Herd cell count levels and clinical mastitis
There appears to be somewhat of a negative correlation at herd level between the types of responses that was discussed above. When the number of chronic infections in a herd is low, the bulk milk somatic cell count is usually also low. Herds that have very few cows with chronic infections appear to have more acute short- term infections.
Recently, it was reported that there was an increase in herd level incidence of clinical mastitis with a decreasing bulk milk SCC. A slight increase in clinical mastitis in herds with a low bulk milk SCC was shown (see figure), also a greater proportion of clinical cases with systemic signs of illness were observed in herds with a low bulk milk SCC compared to herds with a higher bulk milk SCC.
Hence, irrespective of bulk milk cell count levels, mastitis and mastitis control remains a very important issue on every dairy farm. This NYSCHAP module is specifically designed to work on mastitis prevention in all herds. Clearly risk factors in herds with low or high cell counts will be different, and a tailored program will need to be designed for each farm.
Clinical mastitis is most commonly diagnosed by examination of the udder and the observation of abnormal milk during the milking process. Newly developed tools such as electrical conductivity sensors are available to aid in the diagnosis. Subclinical mastitis is usually diagnosed with the aid of individual cow somatic cell scores, available through DHIA. There are also other tools available such as the CMT paddle, or more recently developed sensors. When milk is sampled from cows affected with mastitis and submitted for bacteriological culture, information on the most important microorganisms that cause mastitis in the herd becomes available.
Individual cow samples
Milk cultures of clinical quarters, fresh cows, high SCC, chronic infections or the entire herd will provide a wealth of information concerning udder health and provides a basis for attacking the problem. Combining data from milk cultures and SCC information provides you with a herd inventory of mastitis pathogens, a picture of their distribution and an indication of the relative importance of each pathogen within the herd. This information can be used to identify risk factors and critical control points for control program development. It will also serve as a guide for developing realistic short and long term milk quality goals and provide the means for monitoring progress towards those goals
Bulk Milk Cultures
Sampling the bulk tank milk is a simple, inexpensive means of determining the presence of mastitis pathogens in a herd.
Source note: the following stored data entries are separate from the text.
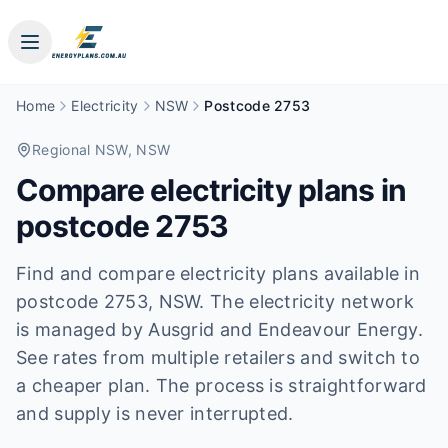
Home
Electricity
NSW
Postcode 2753
Regional NSW
, NSW
Compare electricity plans in
postcode
2753
Find and compare electricity plans available in
postcode
2753
, NSW
.
The electricity network
is managed by Ausgrid and Endeavour Energy.
See rates from multiple retailers and switch to
a cheaper plan. The process is straightforward
and supply is never interrupted.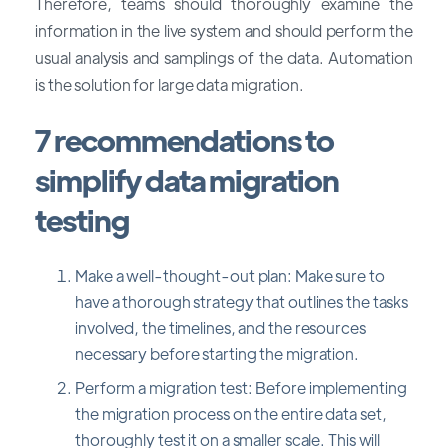
Therefore, teams should thoroughly examine the
information in the live system and should perform the
usual analysis and samplings of the data. Automation
is the solution for large data migration.
7 recommendations to
simplify data migration
testing
Make a well-thought-out plan: Make sure to
have a thorough strategy that outlines the tasks
involved, the timelines, and the resources
necessary before starting the migration.
Perform a migration test: Before implementing
the migration process on the entire data set,
thoroughly test it on a smaller scale. This will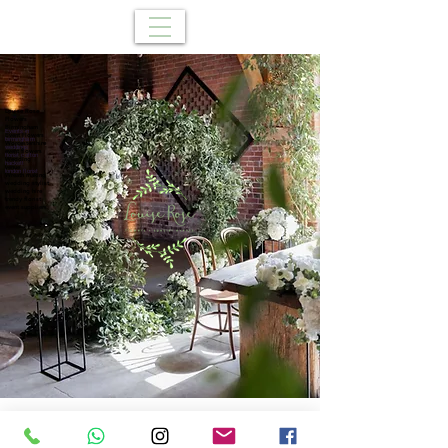
Louise Rose
Flowers
Birmingham
Events in
Event Flowers
birmingham
Worcestershire
weddings
event flowers
florist cofton
Wedding
hacket
t
venue
london florist
Wreath making
wedding stylist
wedding hire
trendy florist
event suppliers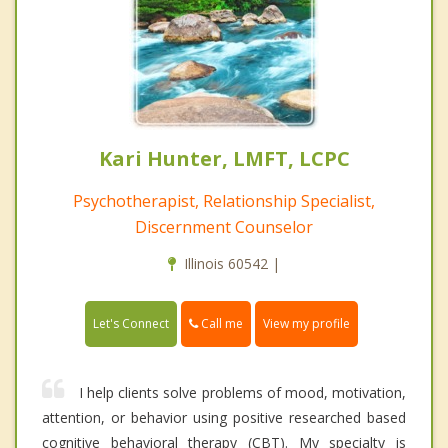
Kari Hunter, LMFT, LCPC
Psychotherapist, Relationship Specialist,
Discernment Counselor
Illinois 60542 |
Call me
Let's Connect
View my profile
I help clients solve problems of mood, motivation,
attention, or behavior using positive researched based
cognitive behavioral therapy (CBT). My specialty is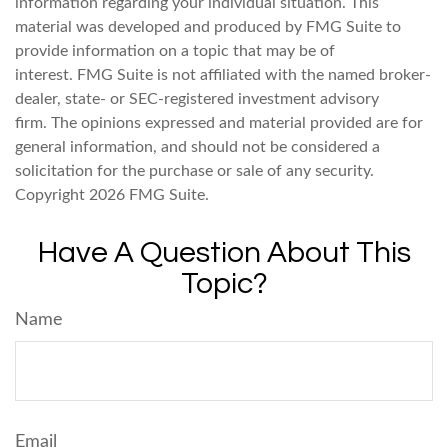
information regarding your individual situation. This
material was developed and produced by FMG Suite to
provide information on a topic that may be of
interest. FMG Suite is not affiliated with the named broker-
dealer, state- or SEC-registered investment advisory
firm. The opinions expressed and material provided are for
general information, and should not be considered a
solicitation for the purchase or sale of any security.
Copyright
2026 FMG Suite.
Have A Question About This
Topic?
Name
Email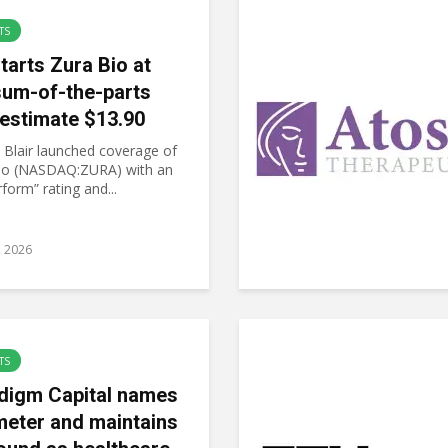
TS
tarts Zura Bio at
sum-of-the-parts
estimate $13.90
 Blair launched coverage of
io (NASDAQ:ZURA) with an
form” rating and...
8, 2026
TS
digm Capital names
meter and maintains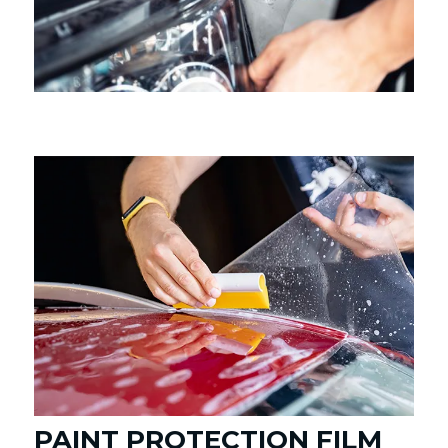
PAINT PROTECTION FILM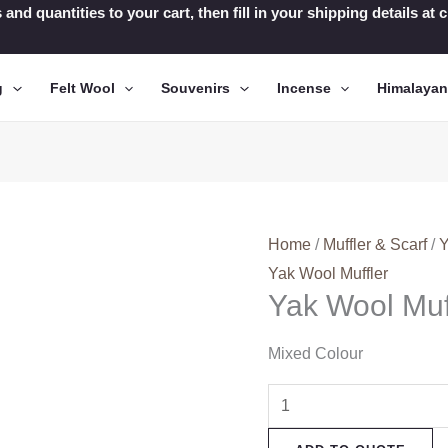
 and quantities to your cart, then fill in your shipping details a
g
Felt Wool
Souvenirs
Incense
Himalaya
Home
/
Muffler & Scarf
/
Y
Yak Wool Muffler
Yak Wool Muf
Mixed Colour
Yak
Wool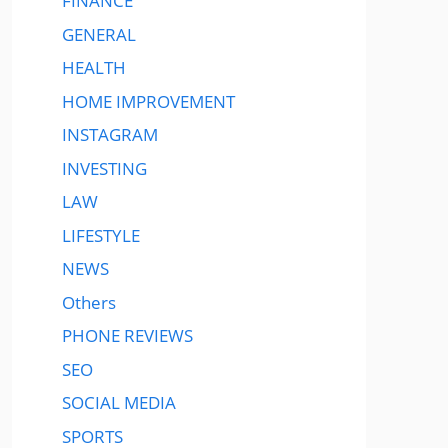
FINANCE
GENERAL
HEALTH
HOME IMPROVEMENT
INSTAGRAM
INVESTING
LAW
LIFESTYLE
NEWS
Others
PHONE REVIEWS
SEO
SOCIAL MEDIA
SPORTS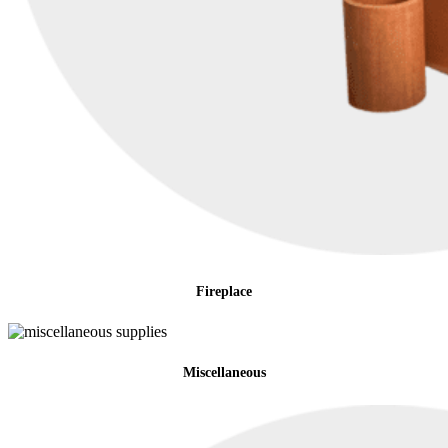
Fireplace
Miscellaneous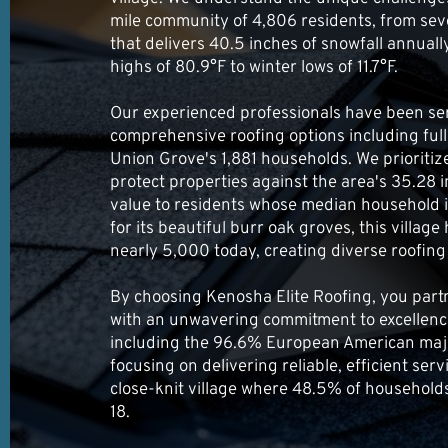
mile community of 4,806 residents, from sev
that delivers 40.5 inches of snowfall annua
highs of 80.9°F to winter lows of 11.7°F.
Our experienced professionals have been ser
comprehensive roofing options including full
Union Grove's 1,881 households. We prioritiz
protect properties against the area's 35.28 i
value to residents whose median household
for its beautiful burr oak groves, this village
nearly 5,000 today, creating diverse roofin
By choosing Kenosha Elite Roofing, you part
with an unwavering commitment to excellence
including the 96.6% European American majo
focusing on delivering reliable, efficient ser
close-knit village where 48.5% of household
18.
This culturing method does have its limitations and is best suited for the identification of contagious mastitis pathogens and for monitoring the presence of pathogens over time. In no way does the presence of a pathogen or the relative numbers of a specific pathogen present on the plate indicate the prevalence of infection within the herd. Bulk tank culture results not only reflect the mastitis pathogens present in a herd but also identify those organisms may contaminate milk from the teats of cows milking environment or milking equipment. For that reason BTC can also be used to evaluate milk quality, milking methods and procedures and overall level of hygiene of milk collection and storage on the farm.
Depending on the main type of mastitis organisms present in the herd, the strategy to reduce the amount of mastitis or prevent the occurrence of more new infections may be radically different. The NYSCHAP mastitis module offers a series of risk assessment tools that are specifically designed to deal with each type of mastitis organism. The most important preventive and therapeutic actions that the producer should consider are summarized by type of farm (high cell count versus low cell count) and by each group of micro organisms. Depending on the farm specific goals and farm specific problem situation, a risk assessment will be done and a specific herd plan will be developed.